## About this exercise
Copy each line below containing "column".

## Input data

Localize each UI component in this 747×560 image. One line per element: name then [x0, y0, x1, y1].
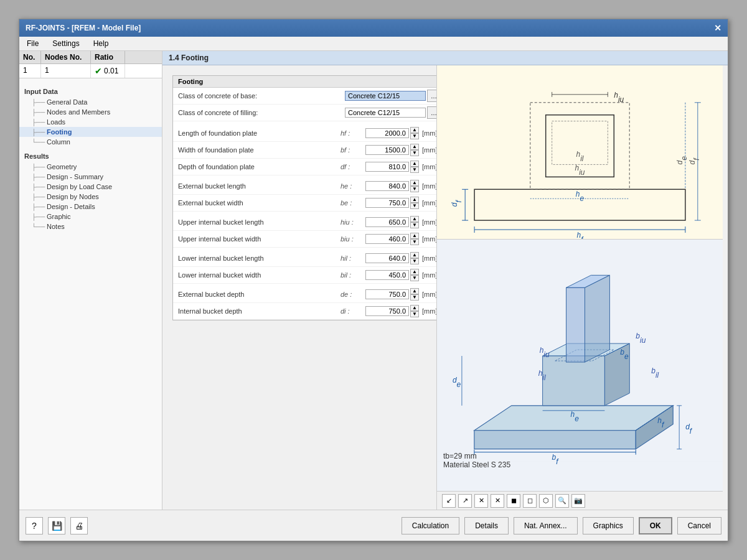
field-input-9[interactable] [365, 289, 409, 299]
details-button[interactable]: Details [464, 517, 509, 534]
sidebar-item-general-data[interactable]: General Data [19, 97, 162, 107]
sidebar-item-design-details[interactable]: Design - Details [19, 202, 162, 212]
field-input-4[interactable] [365, 198, 409, 208]
field-spin-dn-6[interactable]: ▼ [410, 239, 419, 245]
field-spin-up-2[interactable]: ▲ [410, 161, 419, 167]
concrete-fill-input[interactable] [345, 108, 426, 118]
field-symbol-3: he : [341, 182, 365, 190]
tool-btn-2[interactable]: ↗ [458, 494, 472, 508]
field-spin-dn-2[interactable]: ▼ [410, 167, 419, 173]
sidebar-item-footing[interactable]: Footing [19, 127, 162, 137]
field-spin-dn-9[interactable]: ▼ [410, 294, 419, 301]
field-unit-10: [mm] [422, 307, 436, 315]
field-spin-up-0[interactable]: ▲ [410, 127, 419, 133]
field-label-9: External bucket depth [178, 291, 341, 298]
form-row-3: External bucket lengthhe :▲▼[mm] [173, 178, 436, 195]
concrete-base-browse-button[interactable]: … [427, 90, 436, 102]
concrete-base-input-group: … [345, 90, 436, 102]
field-label-8: Lower internal bucket width [178, 271, 341, 279]
field-spin-2: ▲▼ [410, 161, 419, 173]
svg-marker-29 [474, 431, 636, 449]
field-spin-7: ▲▼ [410, 252, 419, 264]
field-spin-dn-4[interactable]: ▼ [410, 203, 419, 209]
table-row[interactable]: 1 1 ✔ 0.01 [19, 64, 162, 78]
field-input-2[interactable] [365, 162, 409, 172]
svg-marker-32 [543, 356, 605, 406]
form-row-4: External bucket widthbe :▲▼[mm] [173, 195, 436, 212]
cancel-button[interactable]: Cancel [677, 517, 721, 534]
calculation-button[interactable]: Calculation [402, 517, 459, 534]
tool-btn-3[interactable]: ✕ [474, 494, 488, 508]
tool-btn-7[interactable]: ⬡ [539, 494, 553, 508]
tool-btn-5[interactable]: ◼ [507, 494, 520, 508]
field-unit-7: [mm] [422, 254, 436, 262]
menu-file[interactable]: File [24, 38, 41, 49]
print-icon-btn[interactable]: 🖨 [70, 517, 88, 534]
form-row-9: External bucket depthde :▲▼[mm] [173, 286, 436, 303]
sidebar-item-column[interactable]: Column [19, 137, 162, 147]
sidebar-item-nodes-members[interactable]: Nodes and Members [19, 107, 162, 117]
graphics-button[interactable]: Graphics [583, 517, 634, 534]
help-icon-btn[interactable]: ? [26, 517, 43, 534]
field-spin-dn-1[interactable]: ▼ [410, 150, 419, 156]
menu-help[interactable]: Help [91, 38, 111, 49]
field-unit-0: [mm] [422, 129, 436, 137]
field-input-group-0: ▲▼[mm] [365, 127, 436, 139]
field-spin-up-7[interactable]: ▲ [410, 252, 419, 258]
field-spin-up-4[interactable]: ▲ [410, 197, 419, 203]
sidebar-item-geometry[interactable]: Geometry [19, 162, 162, 172]
panel-title: 1.4 Footing [162, 51, 728, 65]
field-input-5[interactable] [365, 217, 409, 227]
field-spin-up-3[interactable]: ▲ [410, 180, 419, 186]
sidebar-item-graphic[interactable]: Graphic [19, 212, 162, 222]
col-header-ratio: Ratio [91, 51, 125, 63]
field-input-3[interactable] [365, 181, 409, 191]
concrete-fill-browse-button[interactable]: … [427, 106, 436, 119]
menu-settings[interactable]: Settings [50, 38, 82, 49]
save-icon-btn[interactable]: 💾 [48, 517, 65, 534]
field-input-7[interactable] [365, 253, 409, 263]
field-spin-3: ▲▼ [410, 180, 419, 192]
field-spin-8: ▲▼ [410, 269, 419, 281]
field-spin-dn-0[interactable]: ▼ [410, 133, 419, 139]
field-input-0[interactable] [365, 128, 409, 138]
field-spin-up-10[interactable]: ▲ [410, 305, 419, 311]
field-spin-up-6[interactable]: ▲ [410, 233, 419, 239]
field-spin-up-1[interactable]: ▲ [410, 144, 419, 150]
field-spin-0: ▲▼ [410, 127, 419, 139]
field-input-10[interactable] [365, 306, 409, 316]
tool-btn-8[interactable]: 🔍 [555, 494, 569, 508]
field-spin-dn-3[interactable]: ▼ [410, 186, 419, 192]
nat-annex-button[interactable]: Nat. Annex... [514, 517, 578, 534]
field-input-6[interactable] [365, 234, 409, 244]
tool-btn-9[interactable]: 📷 [571, 494, 585, 508]
nav-input-section: Input Data [19, 86, 162, 97]
field-spin-up-5[interactable]: ▲ [410, 216, 419, 222]
tool-btn-1[interactable]: ↙ [442, 494, 456, 508]
field-spin-up-8[interactable]: ▲ [410, 269, 419, 275]
tool-btn-4[interactable]: ✕ [491, 494, 504, 508]
concrete-base-input[interactable] [345, 91, 426, 101]
field-input-8[interactable] [365, 270, 409, 280]
sidebar-item-loads[interactable]: Loads [19, 117, 162, 127]
close-button[interactable]: ✕ [714, 23, 721, 33]
sidebar-item-notes[interactable]: Notes [19, 222, 162, 231]
sidebar-item-design-load-case[interactable]: Design by Load Case [19, 182, 162, 192]
sidebar-item-design-summary[interactable]: Design - Summary [19, 172, 162, 182]
field-spin-dn-7[interactable]: ▼ [410, 258, 419, 264]
field-spin-dn-5[interactable]: ▼ [410, 222, 419, 228]
form-row-5: Upper internal bucket lengthhiu :▲▼[mm] [173, 214, 436, 231]
field-unit-2: [mm] [422, 163, 436, 170]
field-input-1[interactable] [365, 145, 409, 155]
graphics-toolbar: ↙ ↗ ✕ ✕ ◼ ◻ ⬡ 🔍 📷 [437, 491, 723, 510]
tool-btn-6[interactable]: ◻ [523, 494, 537, 508]
ok-button[interactable]: OK [639, 517, 672, 534]
menu-bar: File Settings Help [19, 37, 728, 51]
right-graphics: hf he hiu hil de df [436, 65, 723, 510]
field-spin-dn-10[interactable]: ▼ [410, 311, 419, 317]
field-spin-up-9[interactable]: ▲ [410, 288, 419, 294]
field-spin-dn-8[interactable]: ▼ [410, 275, 419, 281]
form-row-10: Internal bucket depthdi :▲▼[mm] [173, 303, 436, 320]
info-text2: Material Steel S 235 [443, 460, 510, 469]
sidebar-item-design-nodes[interactable]: Design by Nodes [19, 192, 162, 202]
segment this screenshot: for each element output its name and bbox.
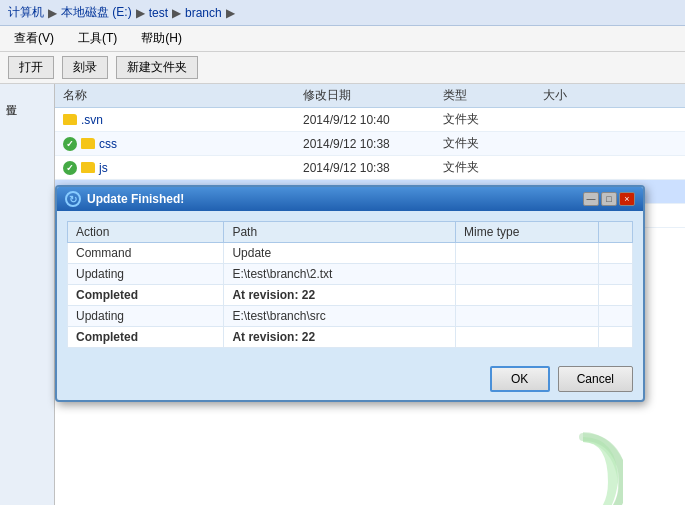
table-row: Completed At revision: 22: [68, 285, 633, 306]
file-date: 2014/9/12 10:38: [303, 161, 443, 175]
dialog-controls: — □ ×: [583, 192, 635, 206]
open-button[interactable]: 打开: [8, 56, 54, 79]
table-row: Completed At revision: 22: [68, 327, 633, 348]
row-mime: [456, 306, 599, 327]
col-size: 大小: [543, 87, 623, 104]
maximize-button[interactable]: □: [601, 192, 617, 206]
file-row[interactable]: ✓ css 2014/9/12 10:38 文件夹: [55, 132, 685, 156]
file-type: 文件夹: [443, 159, 543, 176]
row-path: At revision: 22: [224, 285, 456, 306]
table-row: Updating E:\test\branch\src: [68, 306, 633, 327]
breadcrumb-computer[interactable]: 计算机: [8, 4, 44, 21]
row-extra: [599, 327, 633, 348]
row-path: E:\test\branch\src: [224, 306, 456, 327]
row-action: Updating: [68, 306, 224, 327]
cancel-button[interactable]: Cancel: [558, 366, 633, 392]
row-path: E:\test\branch\2.txt: [224, 264, 456, 285]
col-name: 名称: [63, 87, 303, 104]
dialog-title: Update Finished!: [87, 192, 577, 206]
col-empty: [599, 222, 633, 243]
row-path: At revision: 22: [224, 327, 456, 348]
file-row[interactable]: ✓ js 2014/9/12 10:38 文件夹: [55, 156, 685, 180]
row-action: Updating: [68, 264, 224, 285]
sidebar: 位置: [0, 84, 55, 505]
breadcrumb-test[interactable]: test: [149, 6, 168, 20]
menu-view[interactable]: 查看(V): [8, 28, 60, 49]
breadcrumb-sep-2: ▶: [136, 6, 145, 20]
table-row: Command Update: [68, 243, 633, 264]
file-type: 文件夹: [443, 135, 543, 152]
row-action: Command: [68, 243, 224, 264]
row-mime: [456, 285, 599, 306]
file-type: 文件夹: [443, 111, 543, 128]
file-date: 2014/9/12 10:40: [303, 113, 443, 127]
row-mime: [456, 264, 599, 285]
burn-button[interactable]: 刻录: [62, 56, 108, 79]
log-table: Action Path Mime type Command Update Upd…: [67, 221, 633, 348]
svn-icon: ✓: [63, 161, 77, 175]
breadcrumb-branch[interactable]: branch: [185, 6, 222, 20]
col-mime: Mime type: [456, 222, 599, 243]
minimize-button[interactable]: —: [583, 192, 599, 206]
col-date: 修改日期: [303, 87, 443, 104]
breadcrumb-bar: 计算机 ▶ 本地磁盘 (E:) ▶ test ▶ branch ▶: [0, 0, 685, 26]
new-folder-button[interactable]: 新建文件夹: [116, 56, 198, 79]
update-dialog: ↻ Update Finished! — □ × Action Path Mim…: [55, 185, 645, 402]
svn-icon: ✓: [63, 137, 77, 151]
file-name: ✓ css: [63, 137, 303, 151]
folder-icon: [81, 162, 95, 173]
row-action: Completed: [68, 285, 224, 306]
column-headers: 名称 修改日期 类型 大小: [55, 84, 685, 108]
breadcrumb-sep-4: ▶: [226, 6, 235, 20]
col-action: Action: [68, 222, 224, 243]
table-row: Updating E:\test\branch\2.txt: [68, 264, 633, 285]
dialog-titlebar: ↻ Update Finished! — □ ×: [57, 187, 643, 211]
file-name: .svn: [63, 113, 303, 127]
file-date: 2014/9/12 10:38: [303, 137, 443, 151]
row-mime: [456, 243, 599, 264]
dialog-content: Action Path Mime type Command Update Upd…: [57, 211, 643, 358]
file-name: ✓ js: [63, 161, 303, 175]
folder-icon: [63, 114, 77, 125]
row-action: Completed: [68, 327, 224, 348]
toolbar: 打开 刻录 新建文件夹: [0, 52, 685, 84]
col-path: Path: [224, 222, 456, 243]
folder-icon: [81, 138, 95, 149]
row-extra: [599, 306, 633, 327]
breadcrumb-sep-3: ▶: [172, 6, 181, 20]
row-extra: [599, 285, 633, 306]
row-path: Update: [224, 243, 456, 264]
ok-button[interactable]: OK: [490, 366, 550, 392]
menu-bar: 查看(V) 工具(T) 帮助(H): [0, 26, 685, 52]
update-arrow-icon: [543, 432, 623, 505]
breadcrumb-drive[interactable]: 本地磁盘 (E:): [61, 4, 132, 21]
row-extra: [599, 243, 633, 264]
col-type: 类型: [443, 87, 543, 104]
dialog-footer: OK Cancel: [57, 358, 643, 400]
row-extra: [599, 264, 633, 285]
dialog-icon: ↻: [65, 191, 81, 207]
row-mime: [456, 327, 599, 348]
close-button[interactable]: ×: [619, 192, 635, 206]
menu-tools[interactable]: 工具(T): [72, 28, 123, 49]
file-row[interactable]: .svn 2014/9/12 10:40 文件夹: [55, 108, 685, 132]
sidebar-location: 位置: [4, 88, 50, 104]
menu-help[interactable]: 帮助(H): [135, 28, 188, 49]
breadcrumb-sep-1: ▶: [48, 6, 57, 20]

## Result of this task
sidebar-item-column[interactable]: Column [19, 137, 162, 147]
column-headers: 名称 修改日期 类型 大小: [55, 84, 685, 108]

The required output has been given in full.